Pauvre petit cahier, d'une légèreté à peine pondérable, qui pendant quelques années voyagea avec moi sur les mers, si soigneusement caché sous d'étranges bibelots, sous des oiseaux empaillés ou des amulettes de sauvages, dans des caisses en bois des îles faites par mes matelots, pauvre petit cahier, il est devenu très difficile à déchiffrer ; l'encre a jauni, tout s'enchevêtre à cause de la transparence des feuilles et, par places, beaucoup de ma cryptographie première manière s'y retrouve encore.

Voici textuellement un des chapitres du début :

La Limoise !… Ce nom seul réveille en moi tout un monde d'idées. Ce sont des bois de chênes antiques, une végétation à part qui semble faite pour l'ardeur des midis d'été. C'est le pays des marjolaines du lichen et du serpolet, des lézards du soleil et des cigales. Pays un peu fantastique la nuit, où beaucoup de hiboux chantent, où les chauves-souris et les phalènes vous poursuivent jusque dans la vieille maison, pour tournoyer autour de la flamme des chandelles, ou bien pour coller leurs ailes sur les murs blancs.

Pays où la lune se lève rouge et énorme pour commencer sa mystérieuse promenade au-dessus de la cime des bois et de la plaine de bruyères pays où d'effrayants orages grondent la nuit où dans les soirées radieuses les étoiles, surtout la Polaire que regardait toujours ma bien-aimée sœur Lucette s'allument plus brillantes qu'ailleurs, au bruit persistant d'une innombrable peuplade de grillons. La Limoise, terre très saintongeaise très pastorale, presque druidique, qui devait être telle il y a deux mille ans.

La Limoise, elle a même son parfum particulier, parfum d'aromates que l'on y respire partout. La Limoise !…

Avec les yeux prodigieusement clairs que j'avais en ce temps-là, de telles petites choses s'écrivaient en lettres microscopiques, et c'était presque toujours entre chien et loup, quand, sur les toits d'alentour, je voyais, dans la brume de l'automne parisien, tous ces obsédants petits gnomes, qui étaient des tuyaux de poêle, se trémousser au vent. Il m'aida beaucoup, ce pauvre petit cahier, à vaincre de longs ennuis.

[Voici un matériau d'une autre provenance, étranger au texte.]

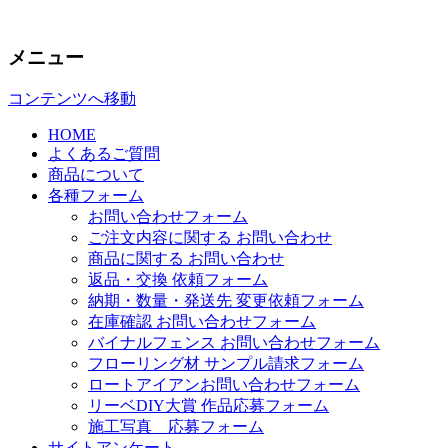
ウッドデッキ、エクステリアの送料、価
ウッドデッキ・エクステリア
メニュー
コンテンツへ移動
HOME
よくあるご質問
商品について
各種フォーム
お問い合わせフォーム
ご注文内容に関する お問い合わせ
商品に関する お問い合わせ
返品・交換 依頼フォーム
納期・数量・発送先 変更依頼フォーム
在庫確認 お問い合わせフォーム
バイナルフェンス お問い合わせフォーム
フローリング材 サンプル請求フォーム
ロートアイアンお問い合わせフォーム
リーベDIY大賞 作品応募フォーム
施工写真 応募フォーム
サイトアンケート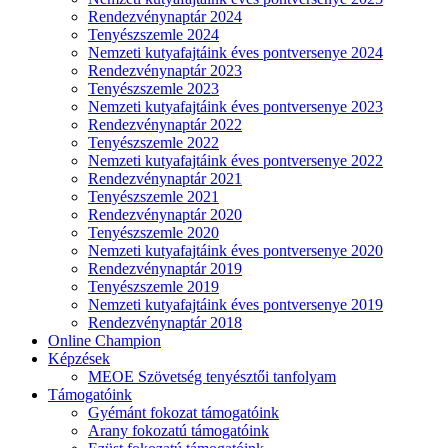
Rendezvénynaptár 2024
Tenyészszemle 2024
Nemzeti kutyafajtáink éves pontversenye 2024
Rendezvénynaptár 2023
Tenyészszemle 2023
Nemzeti kutyafajtáink éves pontversenye 2023
Rendezvénynaptár 2022
Tenyészszemle 2022
Nemzeti kutyafajtáink éves pontversenye 2022
Rendezvénynaptár 2021
Tenyészszemle 2021
Rendezvénynaptár 2020
Tenyészszemle 2020
Nemzeti kutyafajtáink éves pontversenye 2020
Rendezvénynaptár 2019
Tenyészszemle 2019
Nemzeti kutyafajtáink éves pontversenye 2019
Rendezvénynaptár 2018
Online Champion
Képzések
MEOE Szövetség tenyésztői tanfolyam
Támogatóink
Gyémánt fokozat támogatóink
Arany fokozatú támogatóink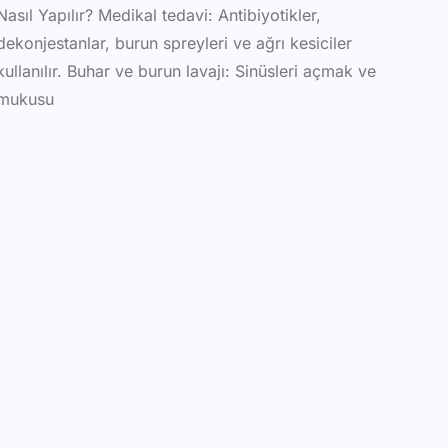
Nasıl Yapılır? Medikal tedavi: Antibiyotikler,
dekonjestanlar, burun spreyleri ve ağrı kesiciler
kullanılır. Buhar ve burun lavajı: Sinüsleri açmak ve
mukusu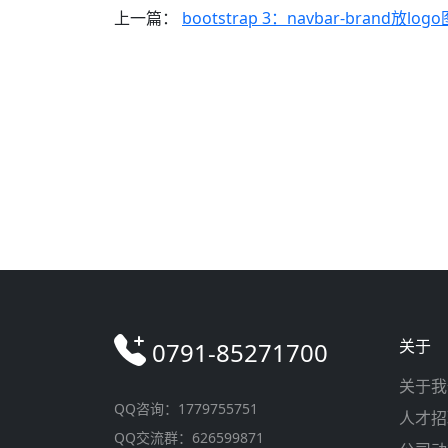
上一篇：
bootstrap 3：navbar-brand放log
关于
0791-85271700
关于我
QQ咨询：1779755751
人才招
QQ交流群：626599871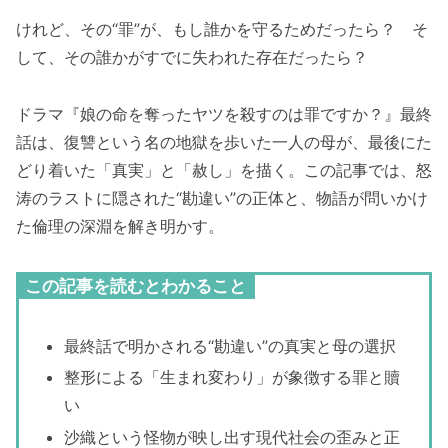
けれど、その“罪”が、もし誰かを守るためだったら？ そ
して、その誰かがすでに失われた存在だったら？
ドラマ『娘の命を奪ったヤツを殺すのは罪ですか？』最終
話は、復讐という名の地獄を歩いた一人の母が、最後にた
どり着いた「真実」と「赦し」を描く。この記事では、怒
涛のラストに隠された“勘違い”の正体と、物語が問いかけ
た倫理の深淵を解き明かす。
この記事を読むとわかること
最終話で明かされる“勘違い”の真実と母の選択
整形による「生まれ変わり」が象徴する罪と贖
い
沙織という怪物が映し出す現代社会の歪みと正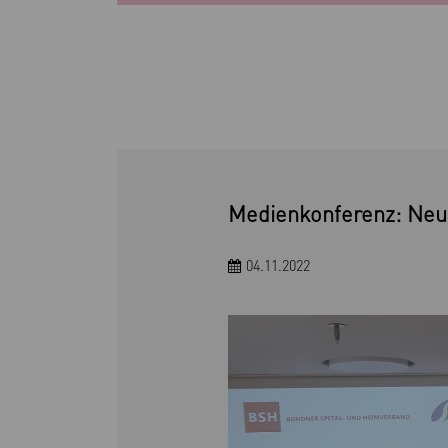
Medienkonferenz: Neu
04.11.2022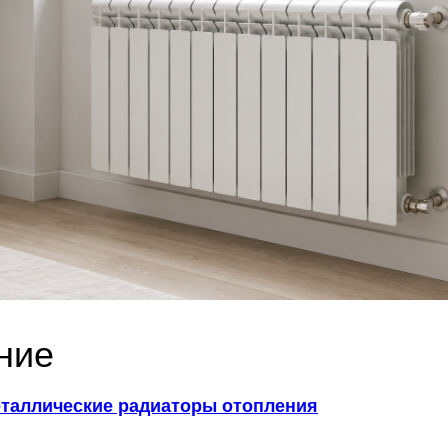
ние
металлические радиаторы отопления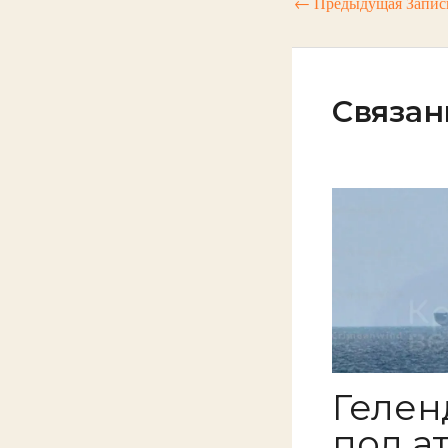
←
Предыдущая Запис
Связан
Гелен
под а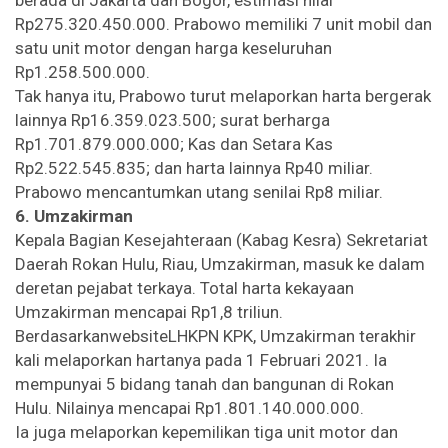
Rp275.320.450.000. Prabowo memiliki 7 unit mobil dan
satu unit motor dengan harga keseluruhan
Rp1.258.500.000.
Tak hanya itu, Prabowo turut melaporkan harta bergerak
lainnya Rp16.359.023.500; surat berharga
Rp1.701.879.000.000; Kas dan Setara Kas
Rp2.522.545.835; dan harta lainnya Rp40 miliar.
Prabowo mencantumkan utang senilai Rp8 miliar.
6. Umzakirman
Kepala Bagian Kesejahteraan (Kabag Kesra) Sekretariat
Daerah Rokan Hulu, Riau, Umzakirman, masuk ke dalam
deretan pejabat terkaya. Total harta kekayaan
Umzakirman mencapai Rp1,8 triliun.
BerdasarkanwebsiteLHKPN KPK, Umzakirman terakhir
kali melaporkan hartanya pada 1 Februari 2021. Ia
mempunyai 5 bidang tanah dan bangunan di Rokan
Hulu. Nilainya mencapai Rp1.801.140.000.000.
Ia juga melaporkan kepemilikan tiga unit motor dan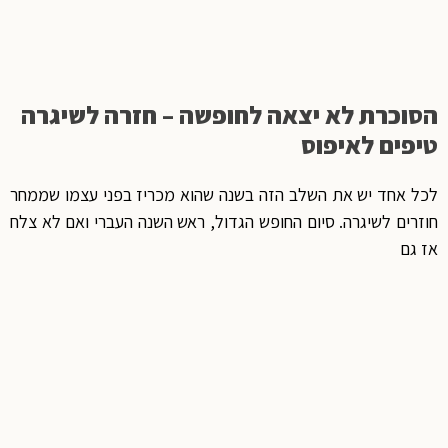
הסוכרת לא יצאה לחופשה – חזרה לשיגרה
טיפים לאיפוס
לכל אחד יש את השלב הזה בשנה שהוא מכריז בפני עצמו שממחר
חוזרים לשיגרה. סיום החופש הגדול, ראש השנה העברי ואם לא צלח
אז גם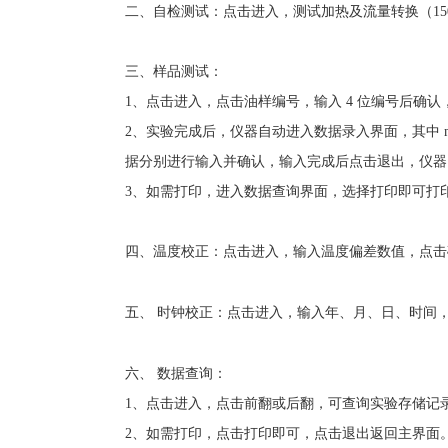
二、自检测试：点击进入，测试加热及流量转换（
1
三、样品测试：
1、点击进入，点击油样编号，输入 4 位编号后确
2、实验完成后，仪器自动进入数据录入界面，其中 m
据分别进行输入并确认，输入完成后点击退出，仪器
3、如需打印，进入数据查询界面，选择打印即可打
四、温度校正：点击进入，输入温度偏差数值，点击
五、
时钟校正：点击进入，输入年、月、日、时间
六、
数据查询：
1、点击进入，点击前翻或后翻，可查询实验存储记
2、如需打印，点击打印即可，点击退出返回主界面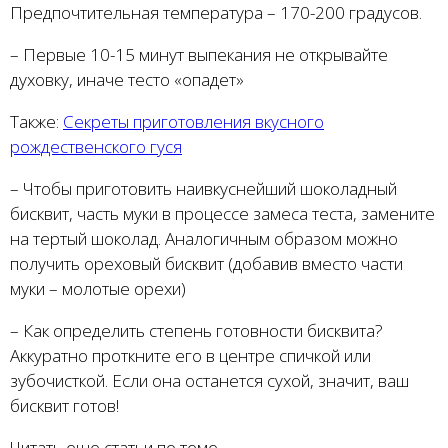
Предпочтительная температура – 170-200 градусов.
– Первые 10-15 минут выпекания не открывайте
духовку, иначе тесто «опадет»
Также:
Секреты приготовления вкусного
рождественского гуся
– Чтобы приготовить наивкуснейший шоколадный
бисквит, часть муки в процессе замеса теста, замените
на тертый шоколад. Аналогичным образом можно
получить ореховый бисквит (добавив вместо части
муки – молотые орехи)
– Как определить степень готовности бисквита?
Аккуратно проткните его в центре спичкой или
зубочисткой. Если она останется сухой, значит, ваш
бисквит готов!
Читать еще статьи по теме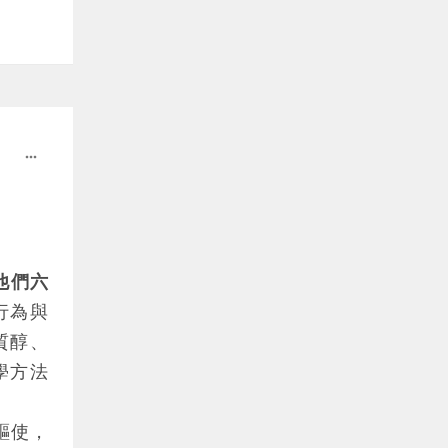
創辦人
閱讀興
，建議
投資專
more_horiz
。
資市值
，個人
他們六
淺出，
行為與
然而，
質醇、
略顯基
學方法
化村
，
的驅使，
總有一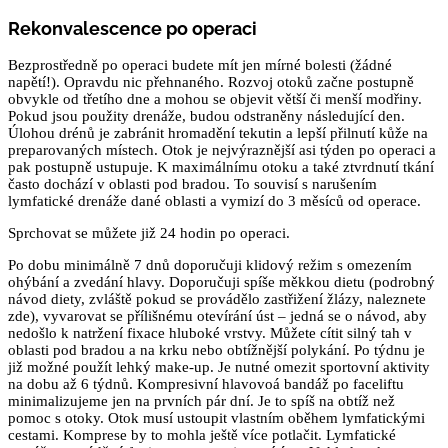
Rekonvalescence po operaci
Bezprostředně po operaci budete mít jen mírné bolesti (žádné
napětí!). Opravdu nic přehnaného. Rozvoj otoků začne postupně
obvykle od třetího dne a mohou se objevit větší či menší modřiny.
Pokud jsou použity drenáže, budou odstraněny následující den.
Úlohou drénů je zabránit hromadění tekutin a lepší přilnutí kůže na
preparovaných místech. Otok je nejvýraznější asi týden po operaci a
pak postupně ustupuje. K maximálnímu otoku a také ztvrdnutí tkání
často dochází v oblasti pod bradou. To souvisí s narušením
lymfatické drenáže dané oblasti a vymizí do 3 měsíců od operace.
Sprchovat se můžete již 24 hodin po operaci.
Po dobu minimálně 7 dnů doporučuji klidový režim s omezením
ohýbání a zvedání hlavy. Doporučuji spíše měkkou dietu (podrobný
návod diety, zvláště pokud se provádělo zastřižení žlázy, naleznete
zde), vyvarovat se přílišnému otevírání úst – jedná se o návod, aby
nedošlo k natržení fixace hluboké vrstvy. Můžete cítit silný tah v
oblasti pod bradou a na krku nebo obtížnější polykání. Po týdnu je
již možné použít lehký make-up. Je nutné omezit sportovní aktivity
na dobu až 6 týdnů. Kompresivní hlavovoá bandáž po faceliftu
minimalizujeme jen na prvních pár dní. Je to spíš na obtíž než
pomoc s otoky. Otok musí ustoupit vlastním oběhem lymfatickými
cestami. Komprese by to mohla ještě více potlačit. Lymfatické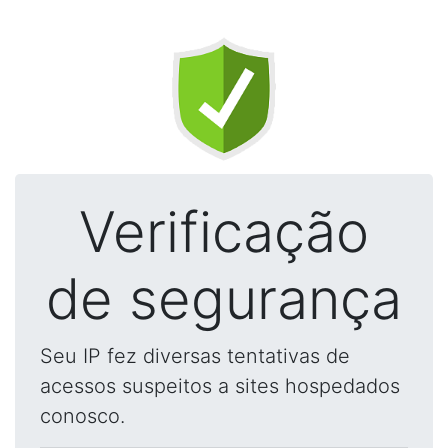
Verificação
de segurança
Seu IP fez diversas tentativas de
acessos suspeitos a sites hospedados
conosco.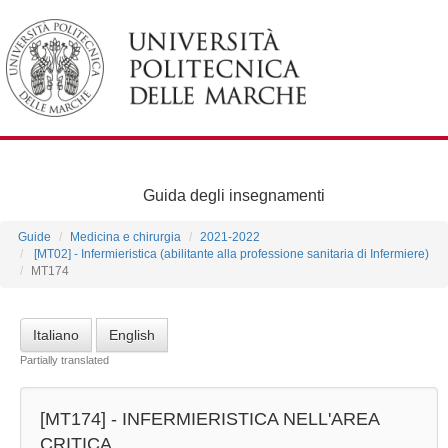
Guida degli insegnamenti
Guide
Medicina e chirurgia
2021-2022
[MT02] - Infermieristica (abilitante alla professione sanitaria di Infermiere)
MT174
Italiano
English
Partially translated
[MT174] -
INFERMIERISTICA NELL'AREA
CRITICA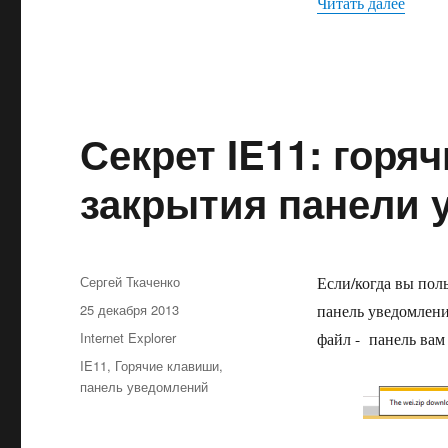
«IE Se
Читать далее
Секрет IE11: горя
закрытия панели 
Автор
Сергей Ткаченко
Если/когда вы поль
Опубликовано
25 декабря 2013
панель уведомлени
Рубрики
Internet Explorer
файл - панель вам
Метки
IE11
,
Горячие клавиши
,
панель уведомлений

Bien entendu, je ne m'étais pas fait suivre de Peau d'Âne, mais j'avais apporté ma boîte de couleurs, qui était aussi un de mes recours et, de souvenir, je peignais surtout des paysages de Saintonge, avec toujours une exagération de bleu méridional dans les ciels. Je fréquentais aussi le Louvre, qui me charmait comme l'avait prévu tante Claire ; c'était un lieu providentiel pour mes flâneries d'enfant plutôt sage, et surtout d'enfant pauvre, trop bien habillé pour sa bourse plate, se reprochant même de dépenser au café le peu d'argent de poche que ses cousins lui donnaient.

J'avais aussi mon piano, qui m'était une diversion précieuse. On m'avait confié à un excellent professeur qui, s'intéressant à ce qu'il appelait ma « qualité de son », m'apprenait surtout à faire chanter mes doigts.

J'avais conscience de mes progrès, et la seule joie qu'ils me causaient était de songer : dans un avenir de quelques mois, qui finira bien tout de même par arriver, comme est arrivé le fameux mercredi soir prophétisé par tante Claire, je me retrouverai à Rochefort dans notre salon conservé avec tant de peine ; ce sera aux grandes chaleurs de juillet, on l'aura maintenu dans son habituelle pénombre de l'été qui le rend plus sonore ; j'y ferai venir maman auprès de moi, nous deux tout seuls ; je lui jouerai mes nouveaux morceaux à ma nouvelle manière, et combien elle va être charmée !…

XXXIX

Dans une brasserie du quartier où mes camarades m'entraînaient cependant parfois, je rencontrai, en novembre, une fille déjà trop mûre pour mon âge, mais encore délicieusement jolie, qui se figura m'aimer avec tendresse pendant deux ou trois mois. Comme élégance, elle était à peu près ce qui se faisait de mieux au boulevard Saint-Michel. Et puis, de quel monde était-elle donc tombée, pour être si peu vulgaire ?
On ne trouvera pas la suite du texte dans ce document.